The PMCH-CDIC Centre will give diabetic children from below poverty line families free insulin, gluocometer (a medical device that determines the approximate concentration of glucose in the blood), glucose testing strips and diabetes education material. They would also enjoy free diagnostic tests and doctors’ consultation.
Kumar said under the Centre-sponsored National Programme for Prevention and Control of Cancer, Diabetes, Cardiovascular Diseases and Stroke launched in 2011, five districts in Bihar — Vaishali, Muzaffarpur, West Champaran, East Champaran and Rohtas — were covered. Diabetes screening was conducted at the districts, along with creating awareness and imparting education about the treatment of diabetic patients under the project.

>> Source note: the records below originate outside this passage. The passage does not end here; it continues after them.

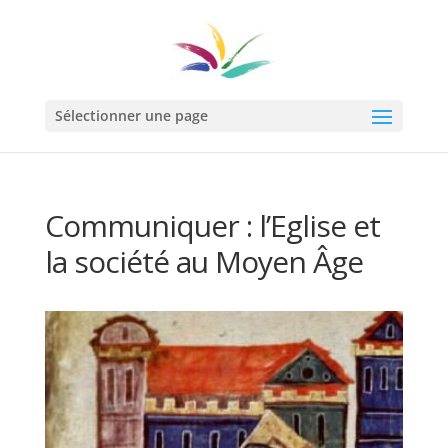
Sélectionner une page
Communiquer : l’Eglise et
la société au Moyen Âge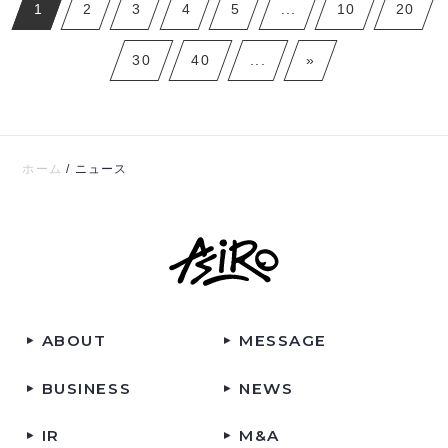
1
2
3
4
5
...
10
20
30
40
...
»
ホーム
/
ニュース
ABOUT
MESSAGE
BUSINESS
NEWS
IR
M&A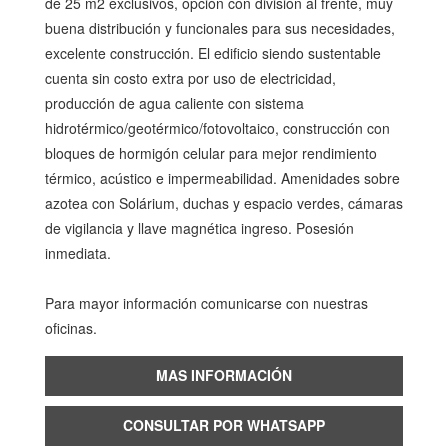
de 25 m2 exclusivos, opción con división al frente, muy
buena distribución y funcionales para sus necesidades,
excelente construcción. El edificio siendo sustentable
cuenta sin costo extra por uso de electricidad,
producción de agua caliente con sistema
hidrotérmico/geotérmico/fotovoltaico, construcción con
bloques de hormigón celular para mejor rendimiento
térmico, acústico e impermeabilidad. Amenidades sobre
azotea con Solárium, duchas y espacio verdes, cámaras
de vigilancia y llave magnética ingreso. Posesión
inmediata.
Para mayor información comunicarse con nuestras
oficinas.
MAS INFORMACIÓN
CONSULTAR POR WHATSAPP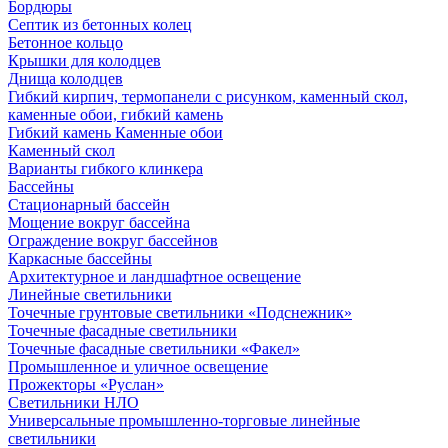
Бордюры
Септик из бетонных колец
Бетонное кольцо
Крышки для колодцев
Днища колодцев
Гибкий кирпич, термопанели с рисунком, каменный скол,
каменные обои, гибкий камень
Гибкий камень Каменные обои
Каменный скол
Варианты гибкого клинкера
Бассейны
Стационарный бассейн
Мощение вокруг бассейна
Ограждение вокруг бассейнов
Каркасные бассейны
Архитектурное и ландшафтное освещение
Линейные светильники
Точечные грунтовые светильники «Подснежник»
Точечные фасадные светильники
Точечные фасадные светильники «Факел»
Промышленное и уличное освещение
Прожекторы «Руслан»
Светильники НЛО
Универсальные промышленно-торговые линейные
светильники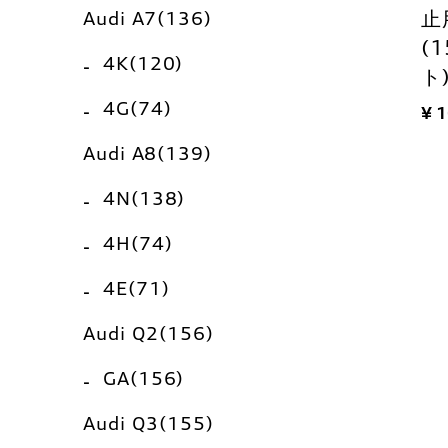
Audi A7(136)
止
(
4K(120)
ト
4G(74)
¥ 
Audi A8(139)
4N(138)
4H(74)
4E(71)
Audi Q2(156)
GA(156)
Audi Q3(155)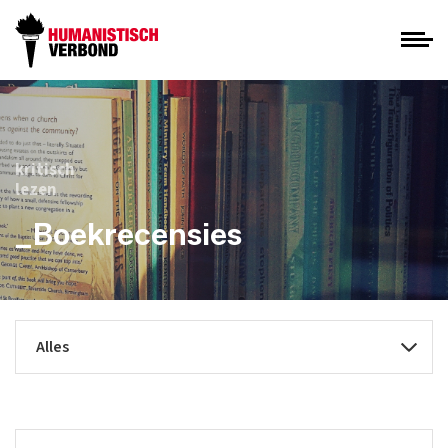
kritisch
lezen
_Boekrecensies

He said during the screening, it was found that around 15 per cent of the urban population in the districts suffered from diabetes, while around 7 per cent population in the rural areas were diabetic. He added in Bihar around 10,000 children under the age of 15 are found to suffer from diabetes.
Vinay Ransiwal, a trustee of the Novo Nordisk Education Foundation, said: “According to a worldwide estimate, over 4.4 lakh children under the age of 15 suffer from diabetes.”
At the inauguration of the PMCH-CDIC Centre, Kumar presented a medical kit, comprising insulin, medicines and books on diabetes, to 14-year-old Anita Kumari.
She later told The Telegraph: “I am suffering from diabetes since I was two years old. I regularly take insulin. Now that I am enrolled with the CDIC centre, my treatment is taken care of.”
PMCH principal N.P. Yadav said the centre would not help people unless they were aware about it and urged the hospital administration and the state health department to create awareness about the unit so that families from economically weaker section were benefited.